Could you copy out every line of the data where the word "rani" occurs?

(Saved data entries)
↓
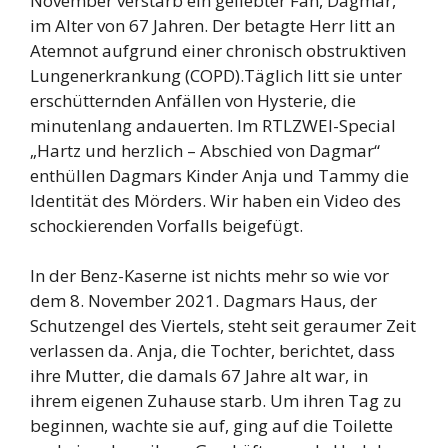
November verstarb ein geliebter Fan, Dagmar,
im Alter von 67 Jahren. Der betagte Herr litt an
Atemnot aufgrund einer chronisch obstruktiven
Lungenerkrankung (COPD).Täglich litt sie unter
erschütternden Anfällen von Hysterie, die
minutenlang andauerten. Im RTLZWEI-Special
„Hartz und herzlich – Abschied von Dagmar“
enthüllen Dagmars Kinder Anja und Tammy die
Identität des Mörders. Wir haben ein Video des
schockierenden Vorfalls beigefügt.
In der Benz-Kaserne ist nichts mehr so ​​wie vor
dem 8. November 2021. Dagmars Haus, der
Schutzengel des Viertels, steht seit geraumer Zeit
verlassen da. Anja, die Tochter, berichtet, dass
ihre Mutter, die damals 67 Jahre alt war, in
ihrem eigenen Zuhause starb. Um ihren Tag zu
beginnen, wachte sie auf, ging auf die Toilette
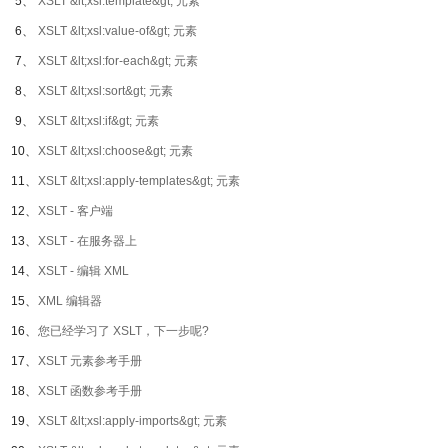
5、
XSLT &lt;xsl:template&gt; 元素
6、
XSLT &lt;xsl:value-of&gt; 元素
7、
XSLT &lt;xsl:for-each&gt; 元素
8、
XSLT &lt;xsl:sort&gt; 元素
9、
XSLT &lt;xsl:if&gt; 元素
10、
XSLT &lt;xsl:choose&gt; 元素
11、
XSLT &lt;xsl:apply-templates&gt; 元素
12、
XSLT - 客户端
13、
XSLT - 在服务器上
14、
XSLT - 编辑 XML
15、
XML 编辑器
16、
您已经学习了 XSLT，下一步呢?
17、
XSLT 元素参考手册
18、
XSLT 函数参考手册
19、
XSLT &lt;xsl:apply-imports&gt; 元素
↑
↓
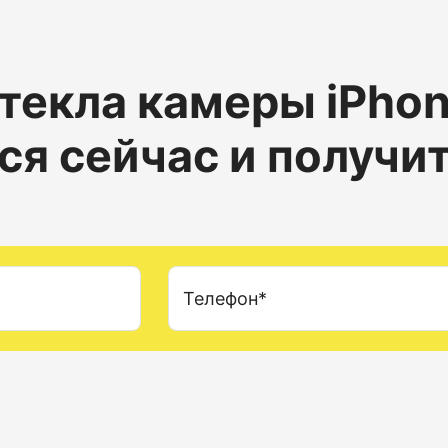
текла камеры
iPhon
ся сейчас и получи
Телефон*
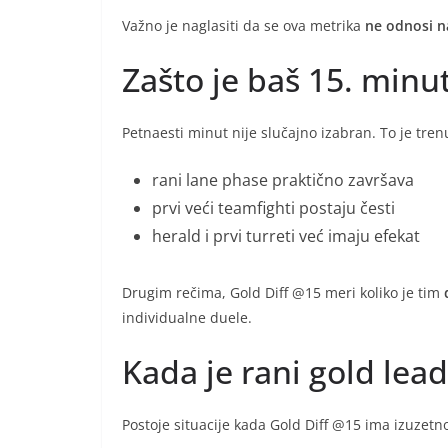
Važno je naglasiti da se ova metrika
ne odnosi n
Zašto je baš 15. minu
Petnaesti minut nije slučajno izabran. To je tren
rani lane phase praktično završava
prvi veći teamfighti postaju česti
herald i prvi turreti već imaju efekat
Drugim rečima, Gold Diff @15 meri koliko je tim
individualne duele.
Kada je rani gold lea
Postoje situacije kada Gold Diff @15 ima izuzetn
↑
EXERCISE OUTPUT:
rani lane phase praktično završava
Kada je rani gold lea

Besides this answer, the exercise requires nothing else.